FY18 was a strong performance year for HDFC Life in terms of total premium growth across premium categories, distribution channels, technology and margins.
FY18 was a strong performance year for HDFC Life in terms of total premium growth across premium categories, distribution channels, technology and margins. We have tried to analyse the first annual report of HDFC Life, post-listing, and our key findings are: (i) risk retained in the individual business has dropped from 65% in FY13 to 38% in FY18; (ii) increase in total expense was mainly due to an increase in first year and single-premium commissions, investment in technology and expansion in the distribution reach; and (iii) the proportion of surrenders in the benefits paid has declined from 81% in FY13 to 53% in FY18.
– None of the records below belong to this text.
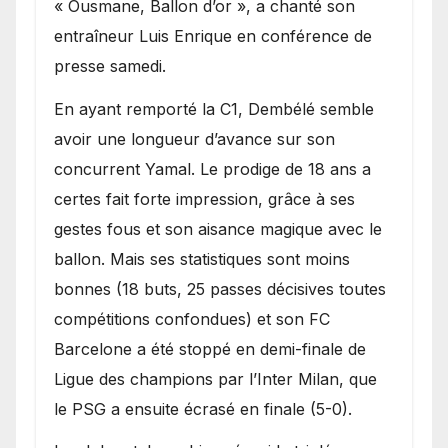
« Ousmane, Ballon d’or », a chanté son
entraîneur Luis Enrique en conférence de
presse samedi.
En ayant remporté la C1, Dembélé semble
avoir une longueur d’avance sur son
concurrent Yamal. Le prodige de 18 ans a
certes fait forte impression, grâce à ses
gestes fous et son aisance magique avec le
ballon. Mais ses statistiques sont moins
bonnes (18 buts, 25 passes décisives toutes
compétitions confondues) et son FC
Barcelone a été stoppé en demi-finale de
Ligue des champions par l’Inter Milan, que
le PSG a ensuite écrasé en finale (5-0).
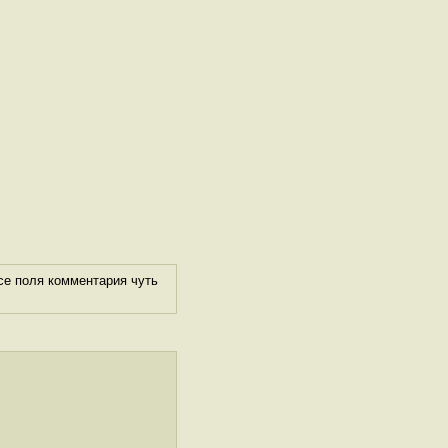
се поля комментария чуть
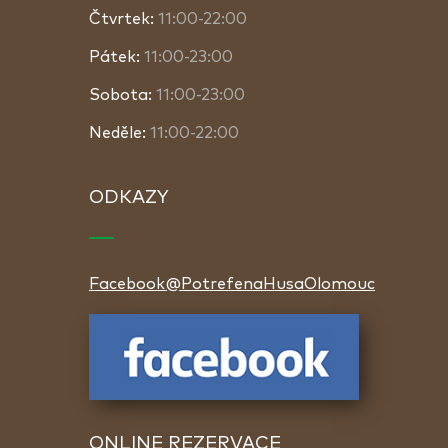
Čtvrtek:
11:00-22:00
Pátek:
11:00-23:00
Sobota:
11:00-23:00
Neděle:
11:00-22:00
ODKAZY
Facebook@PotrefenaHusaOlomouc
ONLINE REZERVACE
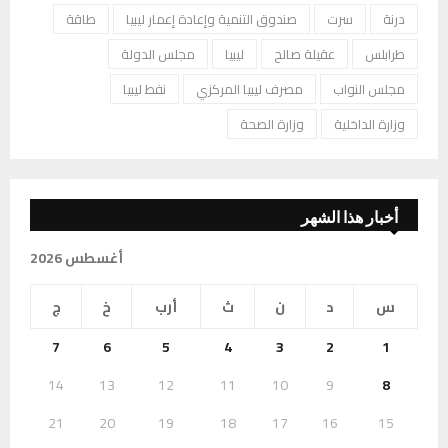
درنة
سرت
صندوق التنمية وإعادة إعمار ليبيا
طاقة
طرابلس
عقيلة صالح
ليبيا
مجلس الدولة
مجلس النواب
مصرف ليبيا المركزي
نفط ليبيا
وزارة الداخلية
وزارة الصحة
أخبار هذا الشهر
أغسطس 2026
س
د
ن
ث
أرب
خ
ج
7
6
5
4
3
2
1
14
13
12
11
10
9
8
21
20
19
18
17
16
15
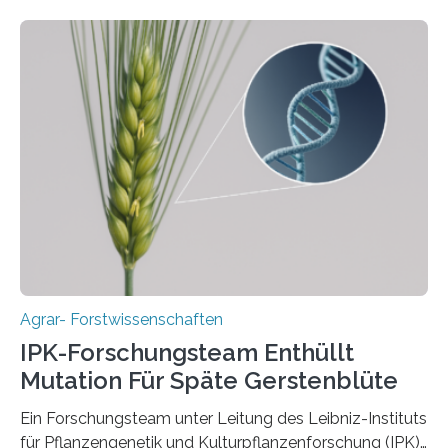
internationalen Teams unter Führung des Leibniz-
Instituts für Pflanzengenetik und
Kulturpflanzenforschung (IPK) zeigt, dass die heutige
Gerste aus verschiedenen Wildpopulationen im
sogenannten Fruchtbaren Halbmond hervorgegangen
ist. Sie besitzt also eine Art „Mosaik-Abstammung“. Die
Ergebnisse der Studie wurden heute in der
Fachzeitschrift „Nature“ veröffentlicht. Die
Forschungsgruppe hat die Evolution und…
Agrar- Forstwissenschaften
IPK-Forschungsteam Enthüllt
Mutation Für Späte Gerstenblüte
Ein Forschungsteam unter Leitung des Leibniz-Instituts
für Pflanzengenetik und Kulturpflanzenforschung (IPK)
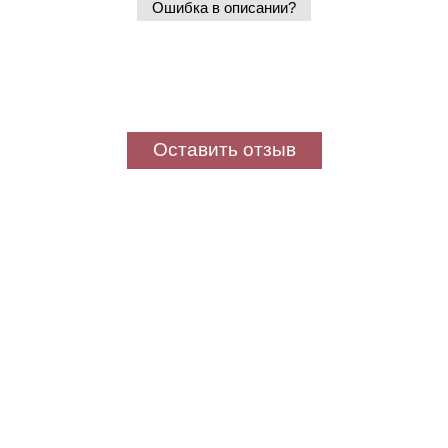
Ошибка в описании?
Оставить отзыв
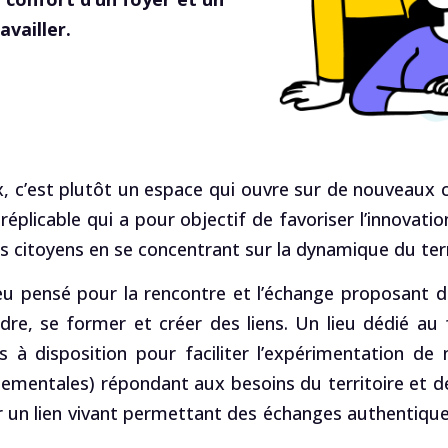
vailler.
ux, c’est plutôt un espace qui ouvre sur de nouveaux 
plicable qui a pour objectif de favoriser l’innovatio
es citoyens en se concentrant sur la dynamique du terri
ieu pensé pour la rencontre et l’échange proposant d
dre, se former et créer des liens. Un lieu dédié au 
 à disposition pour faciliter l’expérimentation de
ementales) répondant aux besoins du territoire et de
 un lien vivant permettant des échanges authentique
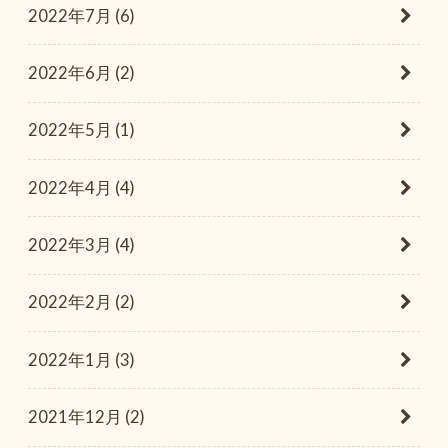
2022年7月 (6)
2022年6月 (2)
2022年5月 (1)
2022年4月 (4)
2022年3月 (4)
2022年2月 (2)
2022年1月 (3)
2021年12月 (2)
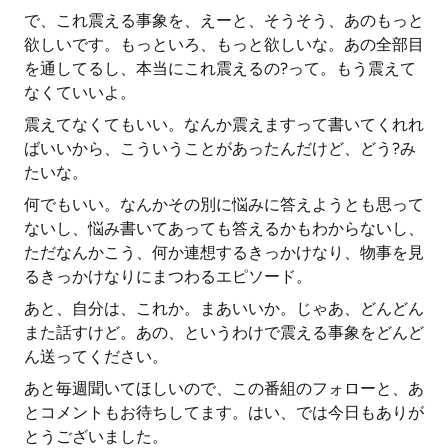
で、これ震える事象を、えーと、そうそう、あのもっと
欲しいです。もっといろ、もっと欲しいな。あの全部目
を通してるし、本当にこれ震えるの?って。もう震えて
なくていいよ。
震えてなくてもいい。なんか震えますって書いてくれれ
ばいいから、こういうことがあったんだけど、どう?み
たいな。
何でもいい。なんかその別に悩みに答えようとも思って
ないし、悩み書いてあっても答えるかもわからないし、
ただなんかこう、何か連想するきっかけなり、物事を見
るきっかけなりにまつわるエピソード。
あと、自分は、これか。まあいいか。じゃあ、どんどん
また話すけど。あの、というわけで震える事象をどんど
ん送ってください。
あと毎週聞いてほしいので、この番組のフォローと、あ
とコメントもお待ちしてます。はい、では今日もありが
とうございました。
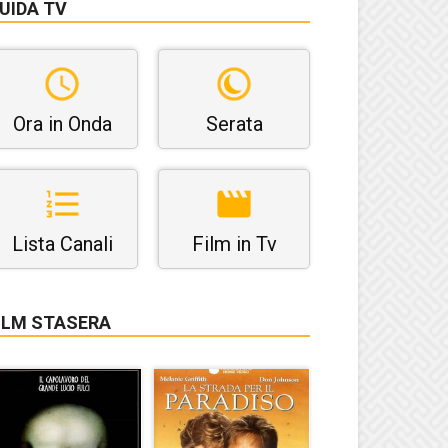
UIDA TV
Ora in Onda
Serata
Lista Canali
Film in Tv
ILM STASERA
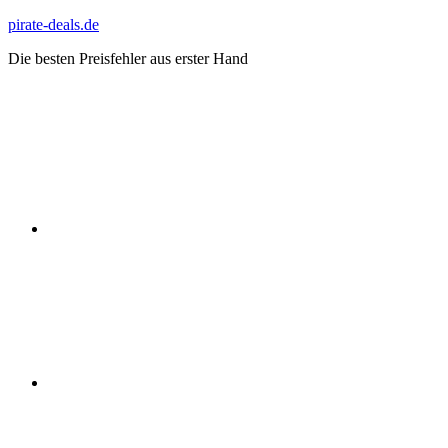
Zum
pirate-deals.de
Inhalt
Die besten Preisfehler aus erster Hand
springen
WhatsApp
Telegram
Discord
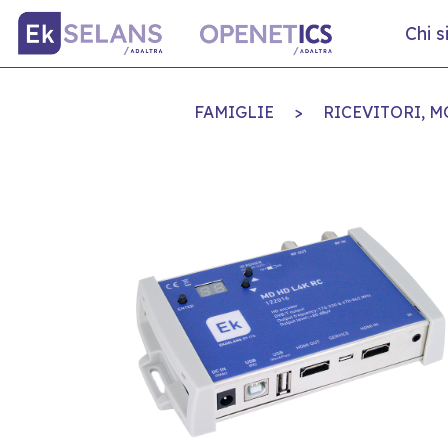
Chi 
FAMIGLIE
>
RICEVITORI, 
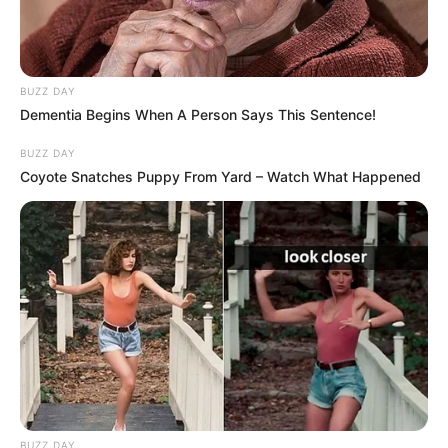
BUZZ DAY
Dementia Begins When A Person Says This Sentence!
BUZZ DAY
Coyote Snatches Puppy From Yard – Watch What Happened
BUZZ DAY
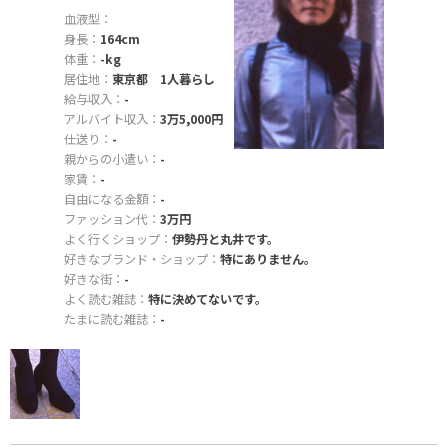
血液型：
身長：
164cm
体重：
-kg
居住地：
東京都 1人暮らし
給与収入：
-
アルバイト収入：
3万5,000円
仕送り：
-
親からの小遣い：
-
家賃：
-
自由になる金額：
-
ファッション代：
3万円
よく行くショップ：
伊勢丹と丸井です。
好きなブランド・ショップ：
特にありません。
好きな街：
-
よく読む雑誌：
特に決めてないです。
たまに読む雑誌：
-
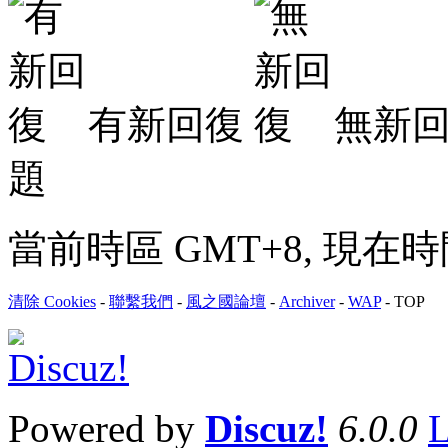
有新回復
無新
題
當前時區 GMT+8, 現在時間是 
清除 Cookies
-
聯繫我們
-
風之國論壇
-
Archiver
-
WAP
-
TOP
Powered by
Discuz!
6.0.0
L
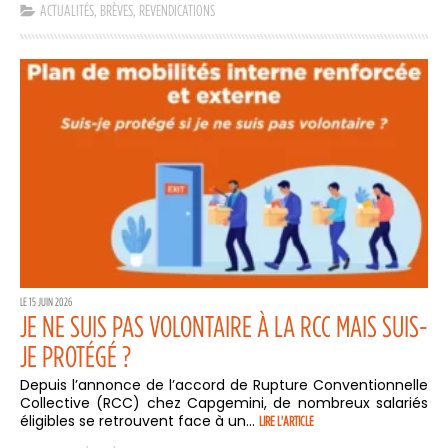
ACTUALITÉS
,
BRÈVES
,
REVENDICATIONS
LE 15 JUIN 2026
JE NE SUIS PAS VOLONTAIRE À LA RCC MAIS SUIS-
JE PROTÉGÉ ?
Depuis l’annonce de l’accord de Rupture Conventionnelle
Collective (RCC) chez Capgemini, de nombreux salariés
éligibles se retrouvent face à un...
LIRE L'ARTICLE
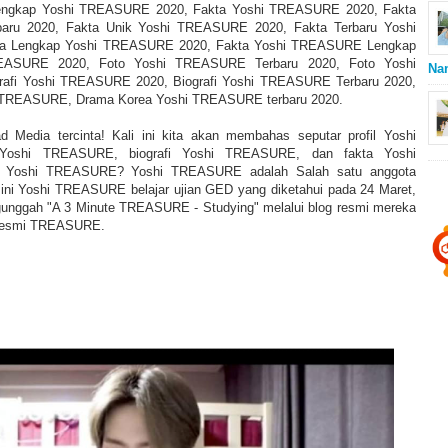
 Lengkap Yoshi TREASURE 2020, Fakta Yoshi TREASURE 2020, Fakta
ru 2020, Fakta Unik Yoshi TREASURE 2020, Fakta Terbaru Yoshi
a Lengkap Yoshi TREASURE 2020, Fakta Yoshi TREASURE Lengkap
EASURE 2020, Foto Yoshi TREASURE Terbaru 2020, Foto Yoshi
Na
afi Yoshi TREASURE 2020, Biografi Yoshi TREASURE Terbaru 2020,
i TREASURE, Drama Korea Yoshi TREASURE terbaru 2020.
 Media tercinta! Kali ini kita akan membahas seputar profil Yoshi
Yoshi TREASURE, biografi Yoshi TREASURE, dan fakta Yoshi
 Yoshi TREASURE? Yoshi TREASURE adalah Salah satu anggota
ni Yoshi TREASURE belajar ujian GED yang diketahui pada 24 Maret,
unggah "A 3 Minute TREASURE - Studying" melalui blog resmi mereka
 resmi TREASURE.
Risk retained in the individual business dropped from 65% in FY13 to 38% in FY18: The re-insurance ceded has grown at 42% CAGR over FY15-18 as against the gross premium CAGR of ~17% over the same period with significantly higher proportion of re-insurance done in the non-PAR segment.
Increase in total expense due to incremental commission rates, expanding distribution reach and investment in technology: First year and single premium commission has increased by 70bp y-o-y each to 18.4% and 0.8% in FY18. This has resulted in 30% y-o-y growth (v/s 11% y-o-y in FY17) in first year premiums and a 33% y-o-y growth in single premiums. HDFC Life continued to widen its presence and distribution touch-points, through several new tie-ups and partnerships comprising 163 (as of Q1FY19) bancassurance partners and 26 partnerships (as of Q1FY19) within the non-traditional ecosystem.
Digitisation remained a key theme to migrate customers online, both directly and through deep integration with partners. IT expenses for the year grew by 38% y-o-y to `868 million due to higher business volumes and customer-oriented initiatives.
Valuation and view: We expect HDFCLIFE to deliver a 24.1% CAGR in new business annualised premium equivalent (APE) over FY18-20e, while margins are likely to sustain at current levels of ~24%. Thus, we estimate a 27% CAGR in value of new business (VNB) over FY18-20e, while RoEV sustains at ~18.7% over a similar period. We value HDFCLIFE at `525 per share, which corresponds to 4.9x FY20e EV. While near-term upside appears limited, we believe that huge under-penetration and its strong positioning in the sector will enable HDFCLIFE to deliver healthy returns in the long term. Maintain Buy.